Summary statistics were performed to compare the demographic and clinical characteristics of newborns who were exposed to maternal smoking during pregnancy versus those who were not exposed, using the chi-square test for categorical variables and ANOVA for continuous variables. We applied the following analytical methods to address the study objectives. All statistical analyses were performed using R (version 4.0.2; R Foundation for Statistical Computing).

Identification of differentially methylated sites

We investigated differentially methylated sites in cord blood that were associated with maternal smoking, using the ‘limma’ package [31]. To address the skewed distribution and potential outliers or bimodal distribution of the original β-values, we applied an inverse normal transformation and obtained inversely normalized β-values for each CpG. To account for potential batch effects, models were additionally adjusted with calculated surrogate variables (SV) using the ‘SmartSVA’ package [32]. A total of 62 SV variables were generated that were then adjusted in the subsequent analyses.

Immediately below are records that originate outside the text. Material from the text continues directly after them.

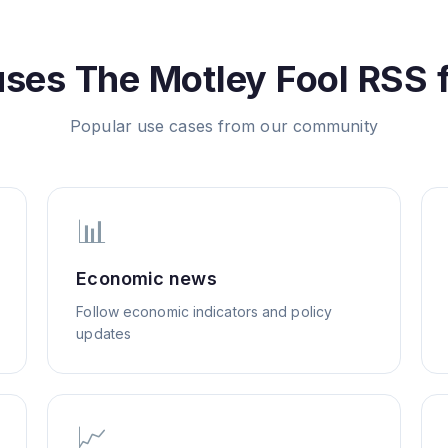
uses
The Motley Fool
RSS 
Popular use cases from our community
📊
Economic news
Follow economic indicators and policy
updates
📈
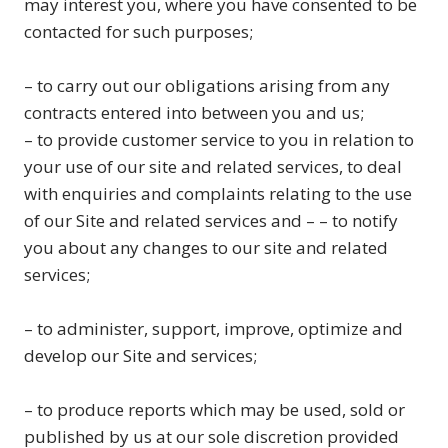
may interest you, where you have consented to be
contacted for such purposes;
– to carry out our obligations arising from any
contracts entered into between you and us;
– to provide customer service to you in relation to
your use of our site and related services, to deal
with enquiries and complaints relating to the use
of our Site and related services and – – to notify
you about any changes to our site and related
services;
– to administer, support, improve, optimize and
develop our Site and services;
– to produce reports which may be used, sold or
published by us at our sole discretion provided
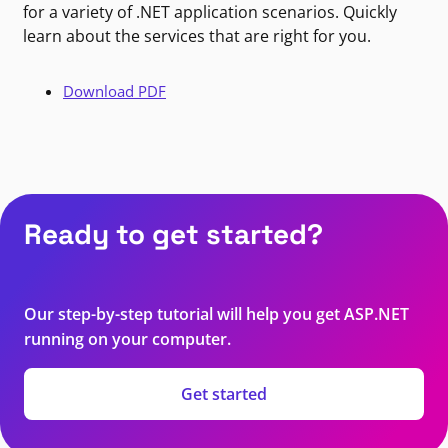
for a variety of .NET application scenarios. Quickly
learn about the services that are right for you.
Download PDF
Ready to get started?
Our step-by-step tutorial will help you get ASP.NET
running on your computer.
Get started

We fitted a linear regression model with the inversely-normalized β-value at each CpG site as the outcome and maternal smoking (1 = ever, 0 = never) as the independent variable, adjusting for potential confounders including maternal age, education level, race, parity, pre-pregnancy BMI, alcohol consumption, gestational age, pregestational/gestational diabetes, child sex, and SV variables. We also adjusted for estimated cord blood cell composition, which was calculated using the estimateCellCounts() function in the ‘minfi’ package, where the distribution of each cell type, including CD4 + , CD8 + T cells, B cells, monocytes, granulocytes, natural killer cells, and nucleated red blood cells (specific to cord blood), was inferred for each cord blood sample, based on external cord blood reference DNA methylation signatures of the constituent cell type from the Illumina Infinium Methylation450 BeadChip [33]. The false discovery rate (FDR)[34] was applied to correct for multiple testing, with FDR < 0.05 as the genome-wide significance cutoff. Stratified analyses by maternal race were also performed.

Mediation analyses

Additional file 1: Fig. 3 illustrates our sequential analytical methods to dissect the interplay of maternal smoking, cord blood DNAm, and newborn birthweight. As a first step, we examined whether the significant smoking—associated CpG sites, as identified above, are associated with newborn birthweight adjusting for GEAA, maternal age, education level, race, parity, pre-pregnancy BMI, alcohol consumption, pre-gestational/gestational diabetes, child sex, cord blood cell compositions; thus, we focused on their effect on fetal growth. Scatter plots of birthweight versus each CpG methylation site were first inspected, which supports the use of linear regression models to assess the adjusted associations between each CpG (as the exposure) and newborn birthweight (as the outcome). Then, for those CpG sites that were associated with maternal smoking, we estimated the degree to which maternal smoking-associated CpG alterations, individually and collectively, mediate the maternal smoking-birthweight association. First, we applied the VanderWeele-Vansteelandt method[35] for assessing mediation and interaction effect by each CpG on the smoking-birthweight association, implemented by the R ‘medflex’ package. Second, for genes with multiple significant CpG sites, we examined their correlations using a heatmap and then, used factor analyses [36] to create a composite score to represent highly correlated CpG sites in a gene, implemented by R ‘psych’ package. We then applied the composite score to perform gene-based mediation analysis using the R ‘medflex’ package. Finally, we estimated a combined mediation effect of the major significant genes, using the structural equation modeling approach [37], implemented by the R ‘lavaan’ package. The significance was based on P values provided by the VanderWeele-Vansteelandt and the structural equation models, respectively.

Sensitivity analyses

To further explore if the above mediation estimation differed by fetal sex and maternal race, we performed sex-specific and race-specific mediation analyses to estimate percent mediation by cord DNAm on the smoking-birthweight association, using similar methods as described above. We also tested DNAm × sex and DNAm × race (Black vs. non-Black) interactions on birthweight.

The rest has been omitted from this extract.